Mental skills can be trained similarly to physical skills; by understanding the mind's mechanisms (like the emotional vs. logical brain), one can practice self-awareness, emotional regulation, and focus. This training helps individuals adapt and strengthen their mental capabilities to perform under pressure.
By understanding one's own emotional triggers and responses, it becomes easier to empathize and put oneself in others' shoes. This insight allows for a more considered response to others' emotional behavior, rather than reacting emotionally in return, fostering better understanding and communication.
8 Actionable Insights
1. Forget Outcome, Focus Process
Actively forget about the final result or outcome of your performance because focusing on it can reduce your chances of success by triggering emotional responses like fight, flight, or freeze.
2. Separate Dreams from Targets
Distinguish between a ‘dream’ (the ultimate, often uncontrollable outcome) and ’targets’ (the controllable actions and processes you can take), then base your plan around these actionable targets.
3. Recognize and Park Emotion
Train your mind to recognize when emotion is taking over, acknowledge it as just emotion, and consciously set it aside to prevent it from illogically dictating your behavior.
4. Develop a ‘Bring Back’ System
Create a personal system or routine (like tying shoelaces) to talk yourself back into the present moment and refocus on the immediate process when you find yourself worrying about future outcomes.
5. Understand Your Emotional Triggers
Dedicate time to self-reflection to understand your emotional brain, identify what triggers your less-than-best self, and recognize the difference between your emotional and logical responses to gain insight into your behavior.

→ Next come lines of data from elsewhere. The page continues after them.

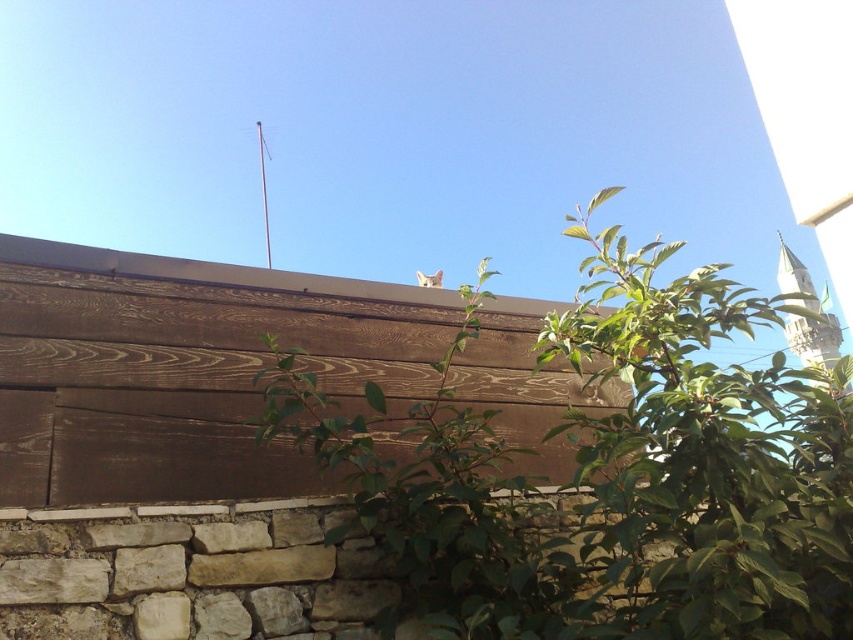 Question: Is green leafy plant at upper center positioned behind brown wood plank at upper center?

Choices:
 (A) no
 (B) yes

Answer: (A)

Question: Which point is closer to the camera taking this photo?

Choices:
 (A) (389, 364)
 (B) (715, 280)

Answer: (B)

Question: Is the position of green leafy plant at upper center more distant than that of brown wood plank at upper center?

Choices:
 (A) yes
 (B) no

Answer: (B)

Question: Does green leafy plant at upper center have a lesser width compared to brown wood plank at upper center?

Choices:
 (A) yes
 (B) no

Answer: (B) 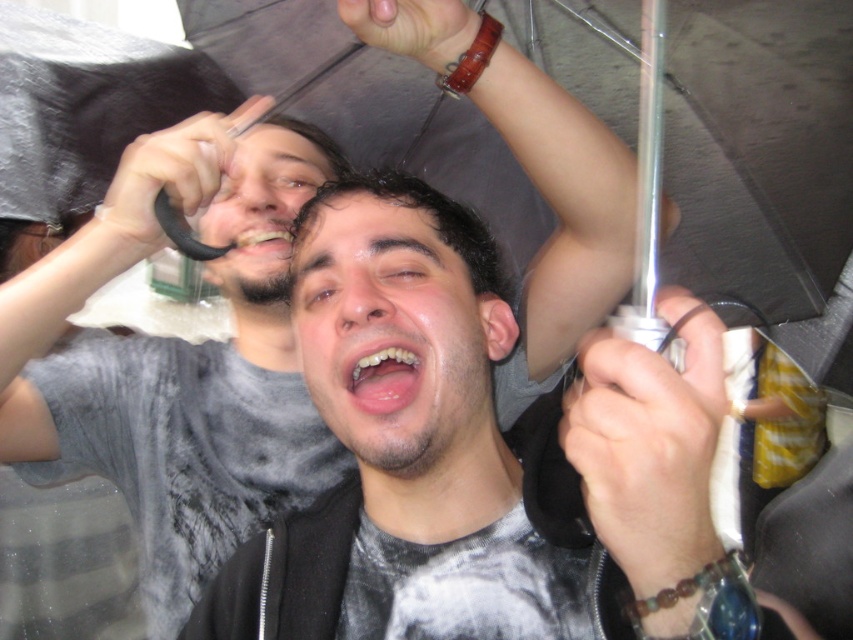 Question: Which point is closer to the camera?

Choices:
 (A) (788, 317)
 (B) (202, 170)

6. Train Mental Skills Consistently
Understand that mental skills can be trained like physical muscles; consistently overload your mind with challenges and allow time for adaptation to strengthen your mental resilience and performance.
7. Empathize Before Reacting
Before reacting emotionally to someone else’s behavior, especially if they seem angry or troubled, pause to consider their perspective and what might be causing their emotional response.
8. Cultivate High Ambition
Maintain high ambition and enthusiasm, believing that you can achieve significant goals, even those that seem unprecedented, and actively stretch your beliefs about what’s possible.
4 Key Quotes
if you set your goal as i'm going to win you're going to agitate non-stop because it actually it's out of your control
David Brailsford
put a crowd in there and what changes nothing changes physically it's all between your ears
David Brailsford
you've got like an emotional brain and a logical brain and... it gives you insight into yourself and why you are behaving and feeling like you are
David Brailsford
a lot of my behavior a lot of my life was driven by emotion it wasn't driven by the real me who could be calm and logical and think things through
David Brailsford
1 Protocols
Routine to Re-center and Focus on the Present
David Brailsford- Recognize when emotion is taking over or when worrying about the future.
- Engage in a small, deliberate physical action (e.g., untying and re-tying shoelaces).
- Use this action as a cue to bring the mind back to the present moment and concentrate on the process at hand, rather than the future outcome.